MECURUN GÖSTERİLMESİ DAVASINDA KİRACILARIN ÇALIŞMA SAATLERİNİN GÖZETİLMESİ GEREKTİĞİ HUSUSU
Avukat Betül CANDOĞAN
6. Hukuk Dairesi 2015/6282 E. , 2015/6125 K.
“İçtihat Metni”
MAHKEMESİ: Sulh Hukuk Mahkemesi
Mahalli mahkemesinden verilmiş bulunan yukarıda tarih ve numarası yazılı gösterme izni ve saat tespiti davasına dair karar, davalı tarafından süresi içinde temyiz edilmiş olmakla, dosyadaki bütün kağıtlar okunup gereği görüşülüp düşünüldü.
Dava, T.B.K.’nun 319/2.maddesi gereğince, kiralananın gezip görülmesine izin verilmesi istemine ilişkindir. Mahkemece istemin kabulüne karar verilmiş, hüküm davalı vekilince temyiz edilmiştir.
Davacı, davalıya kiralanan taşınmazın satılıncaya kadar muhtemel alıcılara gösterilmesi konusunda gün ve saat belirlenmesini talep etmiş davalı vekili, davalı ve eşinin çalışan kişiler olması sebebiyle ancak tatil günlerinde münasip bir süre için izin verilmesi gerektiğini savunmuş, mahkemece altı ay süre ile her hafta Cumartesi, Çarşamba günleri saat 12-14 arası gösterime hazır bulundurulması gerektiğinin tespitine karar verilmiştir.
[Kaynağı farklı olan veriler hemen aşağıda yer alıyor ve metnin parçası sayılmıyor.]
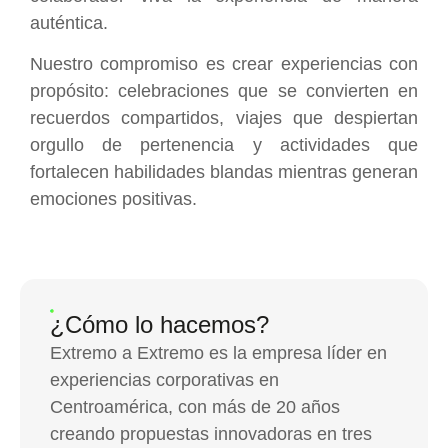
auténtica.
Nuestro compromiso es crear experiencias con
propósito: celebraciones que se convierten en
recuerdos compartidos, viajes que despiertan
orgullo de pertenencia y actividades que
fortalecen habilidades blandas mientras generan
emociones positivas.
¿Cómo lo hacemos?
Extremo a Extremo es la empresa líder en
experiencias corporativas en
Centroamérica, con más de 20 años
creando propuestas innovadoras en tres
Türk Borçlar Kanunu’nda kiracının borçları başlığındaki düzenlemede, kiralananın gösterilmesine katlanma borcunun varlığından bahsedilerek, bu husus T.B.K.’nun 319.maddesinde açıklanmıştır. T.B.K. 319/2.fıkrasında “Kiracı, bakım, satış ya da sonraki kiralama için zorunlu olduğu ölçüde, kiraya verenin ve onun belirlediği üçüncü kişinin kiralananı gezip görmesine izin vermekle yükümlü olduğu, T.B.K.’nun 319/3 fıkrasında ise “Kiraya verenin, çalışmaları ve kiralananın gezilip görüleceğini uygun bir süre önce kiracıya bildirmek ve bunların yapıldığı sırada kiracının yararlarını gözönünde tutmak zorunda” olduğu belirtilmiştir.
Davalı vekili yargılama sırasında, davalı ve eşinin çalışan kişiler olduğundan sözetmiş, temyiz aşamasında davalı ve eşinin halen çalıştıkları iş yerlerini gösterir belgeleri dosyaya ibraz etmiştir. Bu durumda mahkemece, davalı ve eşinin çalışma şartları araştırılarak, kanun maddesinde de açıklandığı üzere, kiracının yararları gözönünde tutularak hakkaniyete uygun olacak şekilde, hem süre, hem de hazır bulundurma gün ve saatlerinin belirlenmesi gerekir. Mahkemece bu hususlar üzerinde durulmadan yazılı şekilde karar verilmesi doğru değildir.
Hüküm bu edenle bozulmalıdır.
SONUÇ:Yukarıda açıklanan nedenlerle temyiz itirazlarının kabulü ile 6100 sayılı HMK.ya 6217 Sayılı Kanunla eklenen geçici 3.madde hükmü gözetilerek HUMK.nın 428.maddesi uyarınca hükmün BOZULMASINA, bozma nedenine göre sair temyiz itirazlarının şimdilik inelenmesine yerolmadığına, istek halinde peşin alınan temyiz harcının temyiz edene iadesine, 18/06/2015 tarihinde oybirliğiyle karar verildi.